Money & Banking

Banks gain, but borrowers may have to wait

Radhika Merwin BL Research Bureau | Updated on March 12, 2018 Published on October 29, 2013


Banks have reason to cheer after the monetary policy announced by the Reserve Bank of India, as their cost of funds is likely to dip immediately. But borrowers may not have a reason to party yet, as bankers are not keen to reduce lending rates immediately. Banks continue to grapple with low-deposit mobilisation and the possibility of further hikes in long-term rates, based on inflation trends.

Relief for banks

The RBI’s monetary policy announcement of Tuesday met expectations on key aspects -- reducing the marginal standing facility (MSF) rate by 25 basis points and increasing the repo rate by 25 basis points. Thus, the repo-MSF (7.75-8.75 per cent) differential has now come down to the earlier 100 basis points, narrowing from 300 basis points in July. But one measure that brings unexpected relief to banks is their ability to now borrow more from the new term repo window. They can now source 0.5 per cent of net demand and time liabilities from this window, compared to 0.25 per cent earlier.

Banks have seen a sharp spike in their borrowing costs in recent months, with MSF rates rising and the repo borrowings capped at Rs 40,000 crore. Banks borrowed as much as 60 per cent of their requirements from the more expensive MSF window. But in the beginning of October, RBI opened a new window for banks to source funds - the 7- and 14-day term repos. This has been a marginally cheaper option with cut-off rates at 8.8 per cent. By borrowing close to Rs 20,000 crore from this window, banks were able to minimise recourse to MSF and reduce their average costs by 10-15 basis points.

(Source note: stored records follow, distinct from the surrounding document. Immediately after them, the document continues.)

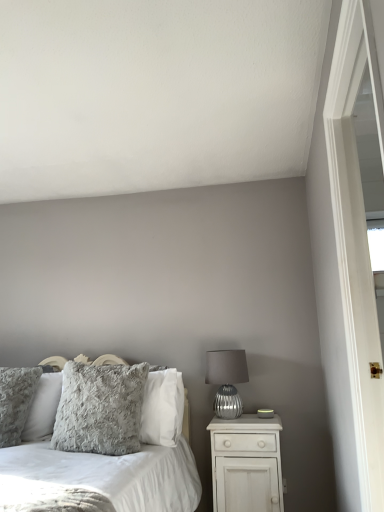 Question: Based on their sizes in the image, would you say white wooden screen door at right is bigger or smaller than matte silver glass table lamp at right?

Choices:
 (A) big
 (B) small

Answer: (A)

Question: Is point (352, 222) closer or farther from the camera than point (216, 378)?

Choices:
 (A) closer
 (B) farther

Answer: (A)

Question: Considering the real-world distances, which object is closest to the fluffy gray pillow at center, the second pillow when ordered from left to right?

Choices:
 (A) white matte nightstand at lower right
 (B) fluffy gray pillow at left, arranged as the second pillow when viewed from the right
 (C) matte silver glass table lamp at right
 (D) fluffy gray pillows at left
 (E) white wooden screen door at right

Answer: (D)

Question: Estimate the real-world distances between objects in this image. Which object is farther from the fluffy gray pillow at center, the second pillow when ordered from left to right?

Choices:
 (A) white matte nightstand at lower right
 (B) white wooden screen door at right
 (C) fluffy gray pillow at left, which is counted as the 1th pillow, starting from the left
 (D) fluffy gray pillows at left
 (E) matte silver glass table lamp at right

Answer: (B) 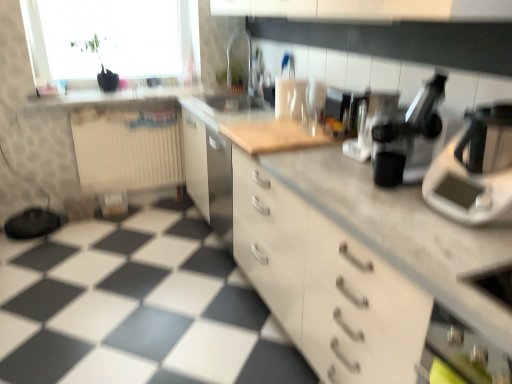 Question: In terms of height, does white matte cabinet at center look taller or shorter compared to beige ribbed radiator at left?

Choices:
 (A) tall
 (B) short

Answer: (A)

Question: Considering their positions, is white matte cabinet at center located in front of or behind beige ribbed radiator at left?

Choices:
 (A) behind
 (B) front

Answer: (B)

Question: Which object is positioned closest to the black plastic coffee machine at center, placed as the second coffee machine when sorted from back to front?

Choices:
 (A) sleek black coffee machine at center, which is counted as the first coffee machine, starting from the back
 (B) metallic silver coffee machine at upper right, which appears as the third coffee machine when viewed from the back
 (C) white plastic scale at right
 (D) transparent glass window at upper left
 (E) matte white countertop at upper center

Answer: (A)

Question: Which is farther from the matte white countertop at upper center?

Choices:
 (A) sleek black coffee machine at center, which is counted as the first coffee machine, starting from the back
 (B) metallic silver coffee machine at upper right, which appears as the third coffee machine when viewed from the back
 (C) white matte cabinet at center
 (D) transparent glass window at upper left
 (E) white plastic scale at right

Answer: (E) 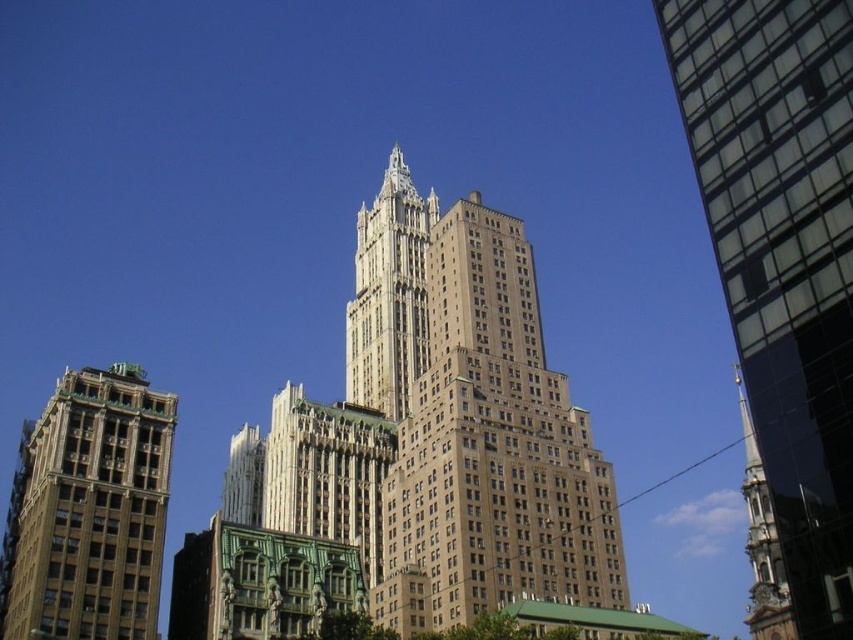 Question: Which point is closer to the camera taking this photo?

Choices:
 (A) (770, 406)
 (B) (93, 374)

Answer: (A)

Question: Which object appears farthest from the camera in this image?

Choices:
 (A) glassy reflective skyscraper at right
 (B) gold stone tower at center

Answer: (B)

Question: Where is glassy reflective skyscraper at right located in relation to brown stone tower at left in the image?

Choices:
 (A) below
 (B) above

Answer: (B)

Question: Does glassy reflective skyscraper at right appear over brown stone tower at left?

Choices:
 (A) no
 (B) yes

Answer: (B)

Question: Which point appears farthest from the camera in this image?

Choices:
 (A) (361, 342)
 (B) (821, 160)

Answer: (A)

Question: Where is brown stone tower at left located in relation to gold stone tower at center in the image?

Choices:
 (A) right
 (B) left

Answer: (B) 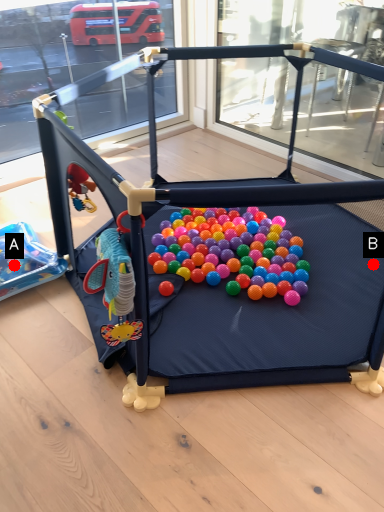 Question: Two points are circled on the image, labeled by A and B beside each circle. Among these points, which one is nearest to the camera?

Choices:
 (A) A is closer
 (B) B is closer

Answer: (B) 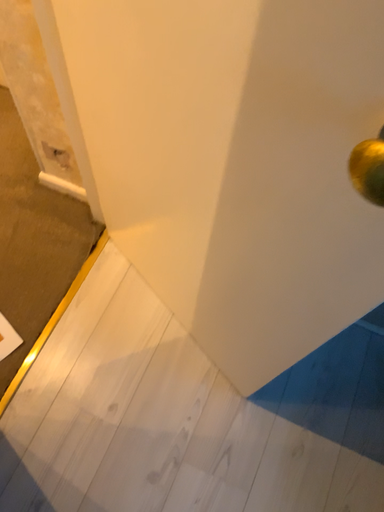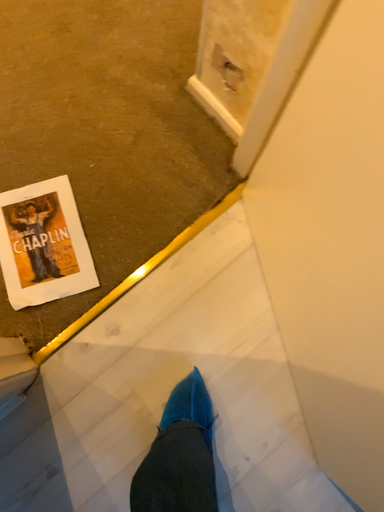 Question: Which way did the camera rotate in the video?

Choices:
 (A) rotated right
 (B) rotated left

Answer: (B) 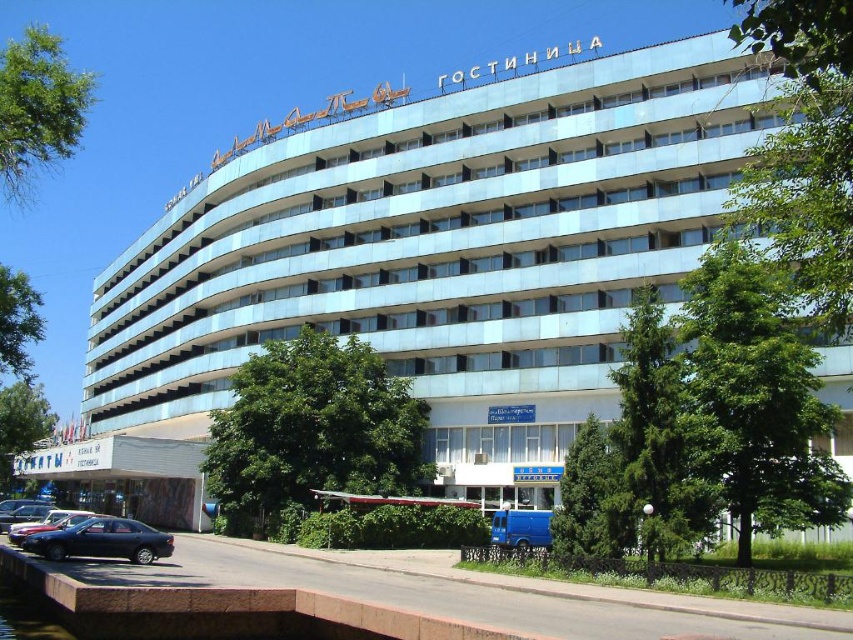 Question: Is matte black sedan at lower left further to camera compared to metallic blue sedan at lower left?

Choices:
 (A) yes
 (B) no

Answer: (B)

Question: Which object is closer to the camera taking this photo?

Choices:
 (A) matte black sedan at lower left
 (B) metallic blue sedan at lower left

Answer: (A)

Question: Which point appears farthest from the camera in this image?

Choices:
 (A) (39, 548)
 (B) (62, 515)

Answer: (B)

Question: Is matte black sedan at lower left below metallic blue sedan at lower left?

Choices:
 (A) yes
 (B) no

Answer: (B)

Question: Is matte black sedan at lower left further to camera compared to metallic blue sedan at lower left?

Choices:
 (A) yes
 (B) no

Answer: (B)

Question: Which point is closer to the camera?

Choices:
 (A) metallic blue sedan at lower left
 (B) matte black sedan at lower left

Answer: (B)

By doubling the sums that banks can source from term repos to Rs 40,000 crore, the RBI has handed banks a savings of another 10-15 basis points on costs. Overall, cost of funds has come down by 80 basis points from August. This will indeed lead to incremental savings for banks.

But it will also pose challenges for banks on asset (loan)-liability (deposit) mismatches. “Banks will now need to re-align their asset-liability management towards short-term borrowings than overnight borrowings. Hence, banks may have to tweak short-term deposit rates more frequently. For now we do not expect a significant impact on deposit rates,” says Ajay Marwaha, Head–Trading, Treasury, HDFC Bank.

Lower deposit rates?

But what is good for banks may not be great for depositors, who have enjoyed a prolonged period of high interest rates. RBI’s actions from July had resulted in banks hiking deposit rates by 50-75 basis points across tenures in the last couple of months. With the recent rollback, banks may re-evaluate deposit rates.

Wait for borrowers

As for borrowers, they may have to wait a while to see their equated monthly instalments come down. Banks are wary of sharply trimming lending rates on three counts.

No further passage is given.